Used with considerable success by groups such as Seventh-day Adventists and Christadelphians, practitioners use archaeological discoveries to demonstrate the historical and prophetic reliability of the Bible. The ready availability of archaeological programs on radio and television has made this approach less popular and effective than in earlier years. At one time this approach drew large crowds to London's New Gallery Theatre and the Opera House in Sydney with David Down, as well as many less prestigious venues such as halls and churches.

== Prophetic evangelism ==

A method employed mainly by charismatic Christians. This is where (as its practitioners believe) God speaks through a Christian to a non-believer to say something that will prompt that person to seek God. On most occasions it is something that the speaker could not have known naturally; for example, someone who is having a secret affair may be told that God knows they are doing wrong and wants them to change their ways.

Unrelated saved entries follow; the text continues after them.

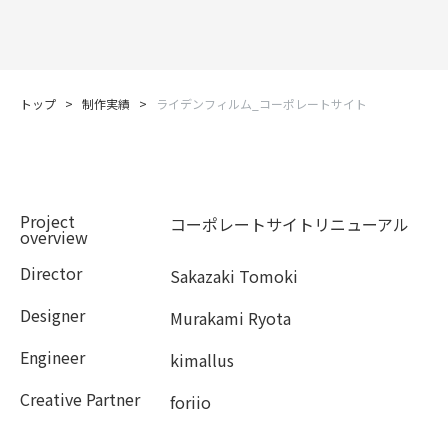
トップ
>
制作実績
>
ライデンフィルム_コーポレートサイト
Project
コーポレートサイトリニューアル
overview
Director
Sakazaki Tomoki
Designer
Murakami Ryota
Engineer
kimallus
Creative Partner
foriio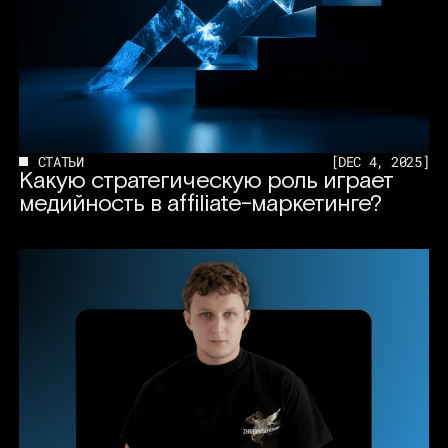
СТАТЬИ
[
DEC 4, 2025
]
Какую стратегическую роль играет
медийность в affiliate-маркетинге?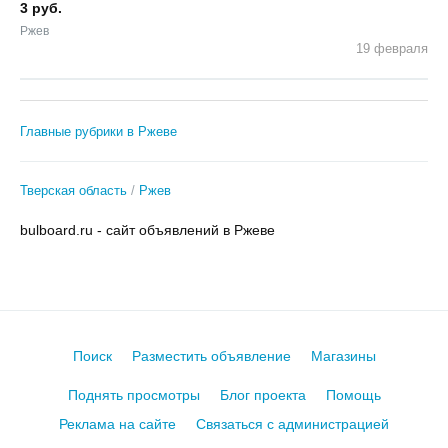
3 руб.
Ржев
19 февраля
Главные рубрики в Ржеве
Тверская область
Ржев
bulboard.ru - сайт объявлений в Ржеве
Поиск
Разместить объявление
Магазины
Поднять просмотры
Блог проекта
Помощь
Реклама на сайте
Связаться с администрацией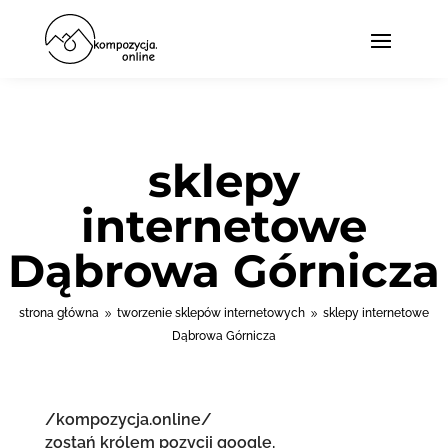
sklepy
internetowe
Dąbrowa Górnicza
strona główna
tworzenie sklepów internetowych
sklepy internetowe
9
9
Dąbrowa Górnicza
/kompozycja.online/
zostań królem pozycji google.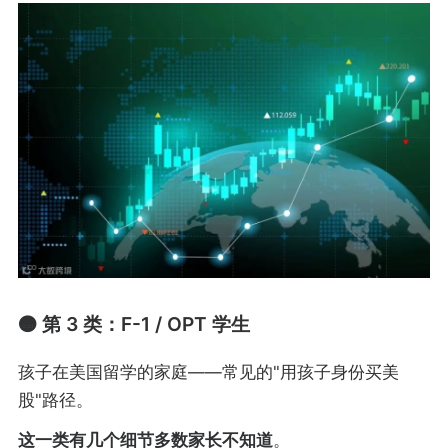
🟠 第 3 类：F-1 / OPT 学生
孩子在美国留学的家庭——常见的"用孩子身份买美
股"路径。
这一类有几个细节多数家长不知道
。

However, some critics of this approach note that other religions appear to use a similar method to spread their faith.

=== Treasure hunts ===

So called treasure hunts are a type of prophetic evangelism. A small group of Christians takes time to pray and listen to revelation from the Holy Spirit about people God wants the group to find. There is a close correlation to personal evangelism. This type of evangelism may be referred to as a game of searching for God's treasures, which are people. The group typically receives revelation, or "clues", consisting of places, clothing, hairstyle, or situations which will help identify the "treasure".

After receiving these revelations, the group goes out and looks for the people identified by the clues. Sometimes they are able to speak God's love and the Gospel of Jesus Christ into somebody's life. On other occasions the group prays for the person's healing or other needs.

The main focus in this type of evangelism is to let people know that they are valuable to God and that God is searching for them as his treasure.

== Use of props ==

Various props may serve as visual aids to accompany the verbal explanation of the Gospel message in many of the above approaches. Such props include variations on the Wordless Book, commercial products such as the eCube, and specialized flannelgraph or flip chart sets.